**Task to complete:** Only one stretch of the records below should be repeated. It starts with the line containing "מועדון הלקוחות" and goes on through the line containing "matches joués, le record de buts de Platini", exactly as written.

[Saved data entries]
((

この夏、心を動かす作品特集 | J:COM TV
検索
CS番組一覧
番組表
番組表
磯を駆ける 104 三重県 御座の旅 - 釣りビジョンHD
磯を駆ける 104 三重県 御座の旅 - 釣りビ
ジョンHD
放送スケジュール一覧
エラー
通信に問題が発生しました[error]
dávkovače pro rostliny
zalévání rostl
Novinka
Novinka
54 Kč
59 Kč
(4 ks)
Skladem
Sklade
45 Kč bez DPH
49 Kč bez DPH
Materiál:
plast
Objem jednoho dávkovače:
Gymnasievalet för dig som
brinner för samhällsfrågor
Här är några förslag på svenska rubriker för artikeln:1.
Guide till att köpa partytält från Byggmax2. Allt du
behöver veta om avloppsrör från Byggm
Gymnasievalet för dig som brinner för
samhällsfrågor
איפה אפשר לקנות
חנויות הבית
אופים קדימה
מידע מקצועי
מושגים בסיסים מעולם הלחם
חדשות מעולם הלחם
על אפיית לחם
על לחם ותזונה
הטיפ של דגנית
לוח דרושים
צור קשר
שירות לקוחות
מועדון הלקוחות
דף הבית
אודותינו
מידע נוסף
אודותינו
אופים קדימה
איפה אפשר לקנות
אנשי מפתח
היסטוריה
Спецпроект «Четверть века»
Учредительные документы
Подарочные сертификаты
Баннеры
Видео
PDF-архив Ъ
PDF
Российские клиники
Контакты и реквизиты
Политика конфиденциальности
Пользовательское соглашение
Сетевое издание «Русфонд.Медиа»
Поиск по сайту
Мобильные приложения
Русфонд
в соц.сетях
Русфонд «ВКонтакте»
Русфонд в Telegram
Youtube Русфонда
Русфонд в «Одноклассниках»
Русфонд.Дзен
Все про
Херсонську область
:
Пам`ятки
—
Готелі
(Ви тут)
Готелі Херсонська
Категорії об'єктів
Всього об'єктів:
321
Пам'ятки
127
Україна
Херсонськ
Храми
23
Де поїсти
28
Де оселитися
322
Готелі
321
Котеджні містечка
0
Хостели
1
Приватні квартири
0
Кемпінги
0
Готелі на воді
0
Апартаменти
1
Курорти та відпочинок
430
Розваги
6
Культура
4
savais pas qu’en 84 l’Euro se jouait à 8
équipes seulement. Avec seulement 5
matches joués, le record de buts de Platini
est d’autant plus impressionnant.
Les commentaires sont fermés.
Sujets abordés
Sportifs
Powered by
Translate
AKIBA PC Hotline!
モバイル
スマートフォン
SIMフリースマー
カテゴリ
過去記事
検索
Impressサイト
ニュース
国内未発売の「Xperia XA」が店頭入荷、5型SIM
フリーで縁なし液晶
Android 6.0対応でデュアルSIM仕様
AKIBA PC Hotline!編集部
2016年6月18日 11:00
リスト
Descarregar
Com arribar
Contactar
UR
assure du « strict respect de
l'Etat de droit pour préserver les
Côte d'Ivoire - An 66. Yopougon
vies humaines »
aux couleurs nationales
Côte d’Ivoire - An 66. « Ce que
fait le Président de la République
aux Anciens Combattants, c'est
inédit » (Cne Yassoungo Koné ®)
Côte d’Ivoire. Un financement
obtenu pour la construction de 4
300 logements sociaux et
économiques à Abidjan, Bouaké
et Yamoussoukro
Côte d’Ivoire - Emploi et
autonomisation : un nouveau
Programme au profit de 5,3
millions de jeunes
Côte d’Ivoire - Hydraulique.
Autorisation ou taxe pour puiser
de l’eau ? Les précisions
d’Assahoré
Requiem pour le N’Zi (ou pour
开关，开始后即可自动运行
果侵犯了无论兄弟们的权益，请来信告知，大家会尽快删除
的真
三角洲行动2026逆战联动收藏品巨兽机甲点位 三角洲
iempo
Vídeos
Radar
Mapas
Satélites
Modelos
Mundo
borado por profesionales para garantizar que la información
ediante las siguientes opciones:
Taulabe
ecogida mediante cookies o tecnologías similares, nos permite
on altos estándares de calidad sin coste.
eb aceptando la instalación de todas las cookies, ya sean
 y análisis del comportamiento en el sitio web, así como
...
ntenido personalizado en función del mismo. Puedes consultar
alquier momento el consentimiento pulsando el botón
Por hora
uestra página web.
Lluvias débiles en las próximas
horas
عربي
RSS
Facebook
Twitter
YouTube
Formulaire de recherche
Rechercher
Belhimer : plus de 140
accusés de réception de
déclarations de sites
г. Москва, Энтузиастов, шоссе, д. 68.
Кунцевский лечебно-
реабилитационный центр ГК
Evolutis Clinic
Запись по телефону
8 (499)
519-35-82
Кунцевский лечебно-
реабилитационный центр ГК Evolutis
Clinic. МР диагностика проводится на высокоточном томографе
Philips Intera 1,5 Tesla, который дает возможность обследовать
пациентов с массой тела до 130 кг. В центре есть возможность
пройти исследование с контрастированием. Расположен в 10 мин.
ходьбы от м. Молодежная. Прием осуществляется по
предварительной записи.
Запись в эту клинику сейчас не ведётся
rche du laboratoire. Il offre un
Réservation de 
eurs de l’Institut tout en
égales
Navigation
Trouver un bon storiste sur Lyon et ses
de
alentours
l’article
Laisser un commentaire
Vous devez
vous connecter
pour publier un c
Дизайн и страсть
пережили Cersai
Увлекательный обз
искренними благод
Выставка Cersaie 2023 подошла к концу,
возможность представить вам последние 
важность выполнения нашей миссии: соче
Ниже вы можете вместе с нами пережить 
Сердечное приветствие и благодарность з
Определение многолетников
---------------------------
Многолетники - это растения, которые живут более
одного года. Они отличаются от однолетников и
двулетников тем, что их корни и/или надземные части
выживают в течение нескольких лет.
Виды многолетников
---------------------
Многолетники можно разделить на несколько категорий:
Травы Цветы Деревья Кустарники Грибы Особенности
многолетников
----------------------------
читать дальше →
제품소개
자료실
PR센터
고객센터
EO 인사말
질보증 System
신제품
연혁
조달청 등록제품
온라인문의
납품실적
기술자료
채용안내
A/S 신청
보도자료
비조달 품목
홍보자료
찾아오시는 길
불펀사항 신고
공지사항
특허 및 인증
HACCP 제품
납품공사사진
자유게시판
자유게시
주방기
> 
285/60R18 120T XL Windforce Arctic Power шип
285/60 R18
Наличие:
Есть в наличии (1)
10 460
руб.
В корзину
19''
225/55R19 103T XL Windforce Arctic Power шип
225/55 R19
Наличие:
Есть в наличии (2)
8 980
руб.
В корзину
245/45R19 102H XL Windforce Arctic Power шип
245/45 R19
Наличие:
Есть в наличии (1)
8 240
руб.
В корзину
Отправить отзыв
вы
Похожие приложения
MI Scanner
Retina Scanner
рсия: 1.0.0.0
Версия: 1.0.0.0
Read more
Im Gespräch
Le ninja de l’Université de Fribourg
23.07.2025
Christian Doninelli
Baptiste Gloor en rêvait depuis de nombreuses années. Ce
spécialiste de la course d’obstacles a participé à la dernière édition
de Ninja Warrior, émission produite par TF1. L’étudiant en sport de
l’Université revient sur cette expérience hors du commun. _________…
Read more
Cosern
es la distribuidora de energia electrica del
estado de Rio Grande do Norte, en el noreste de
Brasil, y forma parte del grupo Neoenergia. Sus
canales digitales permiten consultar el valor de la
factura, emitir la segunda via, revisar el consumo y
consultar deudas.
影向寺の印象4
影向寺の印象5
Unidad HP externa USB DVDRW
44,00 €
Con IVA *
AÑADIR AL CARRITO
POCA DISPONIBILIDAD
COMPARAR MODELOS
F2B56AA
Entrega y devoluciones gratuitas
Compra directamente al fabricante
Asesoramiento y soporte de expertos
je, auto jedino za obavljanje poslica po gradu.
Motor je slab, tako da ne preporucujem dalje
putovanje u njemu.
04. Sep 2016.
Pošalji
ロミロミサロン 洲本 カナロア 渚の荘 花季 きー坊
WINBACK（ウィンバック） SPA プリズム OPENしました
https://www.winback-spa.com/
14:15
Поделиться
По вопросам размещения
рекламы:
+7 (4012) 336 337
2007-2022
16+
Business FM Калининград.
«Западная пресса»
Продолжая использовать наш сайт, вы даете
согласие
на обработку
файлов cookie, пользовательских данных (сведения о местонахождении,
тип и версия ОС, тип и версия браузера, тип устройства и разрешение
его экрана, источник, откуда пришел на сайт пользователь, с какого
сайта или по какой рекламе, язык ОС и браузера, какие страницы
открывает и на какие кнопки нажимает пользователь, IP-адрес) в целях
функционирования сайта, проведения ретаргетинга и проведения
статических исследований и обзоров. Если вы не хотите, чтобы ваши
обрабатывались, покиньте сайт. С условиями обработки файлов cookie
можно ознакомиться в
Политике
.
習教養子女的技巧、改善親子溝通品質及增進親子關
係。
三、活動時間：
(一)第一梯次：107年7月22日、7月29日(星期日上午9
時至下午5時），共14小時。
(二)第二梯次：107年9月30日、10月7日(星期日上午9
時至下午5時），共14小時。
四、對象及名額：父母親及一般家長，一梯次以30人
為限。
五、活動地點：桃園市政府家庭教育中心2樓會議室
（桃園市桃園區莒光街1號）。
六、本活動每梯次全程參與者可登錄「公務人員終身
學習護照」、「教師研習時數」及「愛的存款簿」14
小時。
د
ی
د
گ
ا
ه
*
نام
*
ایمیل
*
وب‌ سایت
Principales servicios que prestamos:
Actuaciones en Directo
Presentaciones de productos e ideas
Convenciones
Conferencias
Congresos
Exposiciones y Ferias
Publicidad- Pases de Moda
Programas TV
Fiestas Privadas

))

**Solution to the problem:**
מועדון הלקוחות
דף הבית
אודותינו
מידע נוסף
אודותינו
אופים קדימה
איפה אפשר לקנות
אנשי מפתח
היסטוריה
Спецпроект «Четверть века»
Учредительные документы
Подарочные сертификаты
Баннеры
Видео
PDF-архив Ъ
PDF
Российские клиники
Контакты и реквизиты
Политика конфиденциальности
Пользовательское соглашение
Сетевое издание «Русфонд.Медиа»
Поиск по сайту
Мобильные приложения
Русфонд
в соц.сетях
Русфонд «ВКонтакте»
Русфонд в Telegram
Youtube Русфонда
Русфонд в «Одноклассниках»
Русфонд.Дзен
Все про
Херсонську область
:
Пам`ятки
—
Готелі
(Ви тут)
Готелі Херсонська
Категорії об'єктів
Всього об'єктів:
321
Пам'ятки
127
Україна
Херсонськ
Храми
23
Де поїсти
28
Де оселитися
322
Готелі
321
Котеджні містечка
0
Хостели
1
Приватні квартири
0
Кемпінги
0
Готелі на воді
0
Апартаменти
1
Курорти та відпочинок
430
Розваги
6
Культура
4
savais pas qu’en 84 l’Euro se jouait à 8
équipes seulement. Avec seulement 5
matches joués, le record de buts de Platini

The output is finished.